The Boundaries of Executive Discretion: Deferred Action, Unlawful Presence, and Immigration Law
54 Pages Posted: 5 Feb 2015 Last revised: 13 Apr 2015
Date Written: February 3, 2015
Stakes are high in the current debate about President Obama’s immigration reform initiative, Deferred Action for Parents of Americans (DAPA). Given the gridlock in Congress, it is tempting to read the Immigration and Nationality Act (INA) as authorizing work authorization and a reprieve from removal for undocumented migrants. Unfortunately, statutes, like facts, are stubborn things. DAPA is sound policy, but it is inconsistent with core policies in U.S. immigration law.
The INA is a comprehensive framework that both enables legal immigration and deters unlawful migration. To accomplish the latter, its provisions discourage unlawful entry, presence, and work, while its enumerated categories of legal status block unlawful entrants’ acquisition of status through post-entry U.S. citizen children. Moreover, Congress for over a quarter-century has sought to limit discretion in the executive branch that undermines the INA’s deterrence goals. DAPA’s discretionary grant of benefits to four million foreign nationals would render Congress’s limits superfluous.

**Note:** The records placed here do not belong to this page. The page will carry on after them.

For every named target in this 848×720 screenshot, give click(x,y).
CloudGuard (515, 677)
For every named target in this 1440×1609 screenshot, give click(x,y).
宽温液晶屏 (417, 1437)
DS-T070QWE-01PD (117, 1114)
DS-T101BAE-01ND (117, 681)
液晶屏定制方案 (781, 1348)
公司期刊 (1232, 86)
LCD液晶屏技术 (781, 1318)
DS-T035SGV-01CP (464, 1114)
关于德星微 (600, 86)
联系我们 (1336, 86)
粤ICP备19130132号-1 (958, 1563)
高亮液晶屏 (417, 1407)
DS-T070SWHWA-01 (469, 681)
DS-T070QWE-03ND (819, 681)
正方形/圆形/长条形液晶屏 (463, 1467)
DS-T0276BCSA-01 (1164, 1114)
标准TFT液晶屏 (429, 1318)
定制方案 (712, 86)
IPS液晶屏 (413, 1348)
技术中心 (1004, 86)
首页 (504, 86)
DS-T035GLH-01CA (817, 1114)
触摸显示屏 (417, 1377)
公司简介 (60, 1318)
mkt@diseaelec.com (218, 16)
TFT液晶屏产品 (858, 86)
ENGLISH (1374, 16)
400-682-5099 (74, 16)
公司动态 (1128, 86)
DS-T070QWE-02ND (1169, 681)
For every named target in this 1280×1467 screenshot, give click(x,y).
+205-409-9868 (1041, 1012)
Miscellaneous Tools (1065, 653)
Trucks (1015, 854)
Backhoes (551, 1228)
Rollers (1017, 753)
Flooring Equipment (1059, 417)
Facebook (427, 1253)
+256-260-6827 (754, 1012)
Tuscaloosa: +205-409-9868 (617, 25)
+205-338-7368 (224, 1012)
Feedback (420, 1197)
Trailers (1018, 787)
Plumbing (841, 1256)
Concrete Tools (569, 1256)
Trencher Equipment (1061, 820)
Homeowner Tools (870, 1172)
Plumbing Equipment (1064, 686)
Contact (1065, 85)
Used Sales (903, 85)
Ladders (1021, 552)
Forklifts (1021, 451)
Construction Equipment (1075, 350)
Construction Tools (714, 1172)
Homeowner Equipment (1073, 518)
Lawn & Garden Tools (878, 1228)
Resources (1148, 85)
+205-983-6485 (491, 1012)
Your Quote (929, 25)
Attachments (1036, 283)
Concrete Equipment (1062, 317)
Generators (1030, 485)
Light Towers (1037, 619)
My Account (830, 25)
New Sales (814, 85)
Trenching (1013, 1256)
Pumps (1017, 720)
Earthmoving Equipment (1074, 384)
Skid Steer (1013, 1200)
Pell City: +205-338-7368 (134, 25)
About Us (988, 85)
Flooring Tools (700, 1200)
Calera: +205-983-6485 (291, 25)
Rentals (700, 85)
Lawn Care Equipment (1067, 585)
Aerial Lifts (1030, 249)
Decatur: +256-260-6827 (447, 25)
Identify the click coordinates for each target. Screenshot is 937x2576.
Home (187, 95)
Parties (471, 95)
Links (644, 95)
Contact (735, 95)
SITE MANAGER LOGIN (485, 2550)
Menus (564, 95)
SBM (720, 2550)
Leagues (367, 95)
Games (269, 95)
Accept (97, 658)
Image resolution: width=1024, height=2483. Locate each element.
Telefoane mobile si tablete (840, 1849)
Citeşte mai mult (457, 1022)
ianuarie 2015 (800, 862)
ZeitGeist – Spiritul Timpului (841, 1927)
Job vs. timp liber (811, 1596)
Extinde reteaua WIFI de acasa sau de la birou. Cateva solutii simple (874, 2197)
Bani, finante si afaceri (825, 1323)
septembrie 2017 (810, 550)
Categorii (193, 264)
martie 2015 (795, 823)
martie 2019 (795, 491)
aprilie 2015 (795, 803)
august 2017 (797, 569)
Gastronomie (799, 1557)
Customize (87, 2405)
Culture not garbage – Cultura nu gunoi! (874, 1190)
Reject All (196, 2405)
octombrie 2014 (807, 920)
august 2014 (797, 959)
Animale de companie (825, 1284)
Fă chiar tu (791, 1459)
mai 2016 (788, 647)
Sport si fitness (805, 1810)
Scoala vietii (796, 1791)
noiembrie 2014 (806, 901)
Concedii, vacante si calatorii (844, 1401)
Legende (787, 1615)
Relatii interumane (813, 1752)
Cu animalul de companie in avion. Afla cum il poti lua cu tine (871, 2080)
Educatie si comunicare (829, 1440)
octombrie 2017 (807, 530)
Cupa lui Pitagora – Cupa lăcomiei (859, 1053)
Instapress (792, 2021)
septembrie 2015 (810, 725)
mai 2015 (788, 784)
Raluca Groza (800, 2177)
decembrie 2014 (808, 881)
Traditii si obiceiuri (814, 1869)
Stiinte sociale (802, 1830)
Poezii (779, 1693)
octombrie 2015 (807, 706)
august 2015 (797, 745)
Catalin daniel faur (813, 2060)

Judicial review of DAPA is appropriate to restore the immigration framework’s balance. Because DAPA will have a significant impact and limits officials’ discretion, it is a legislative rule requiring resort to the notice and comment procedures of the Administrative Procedure Act. While DAPA’s supporters assert that it constitutes an unreviewable exercise of prosecutorial discretion under the Supreme Court’s decision in Heckler v. Chaney, DAPA’s broad eligibility criteria remove it from the realm of individual enforcement decisions that Chaney shielded from judicial review. Upon review, DAPA is unworthy of judicial deference, because it fails the “common sense” test outlined by the Supreme Court in FDA v. Brown & Williamson. Given Congress’s recent efforts to curb immigration officials’ discretion, it is implausible that Congress would have authorized the blanket discretion that DAPA entails.
Despite its soundness as policy, DAPA’s fundamental failing as law is its lack of an intelligible limiting principle. While the Obama administration concedes it cannot grant deferred action to all unlawful migrants, it supplies no principled basis for distinguishing the four million potential DAPA beneficiaries from the seven million unlawful migrants left out in the cold. That deficit should be of concern to immigration advocates, who have made a Faustian bargain in supporting the executive branch. Advocates and all devotees of our constitutional order would do well to remember that executive discretion that appears benevolent today can take on a decidedly different cast with changes in the White House. To avoid unwelcome surprises, the worthy project of immigration reform should remain where the Constitution placed it: in Congress.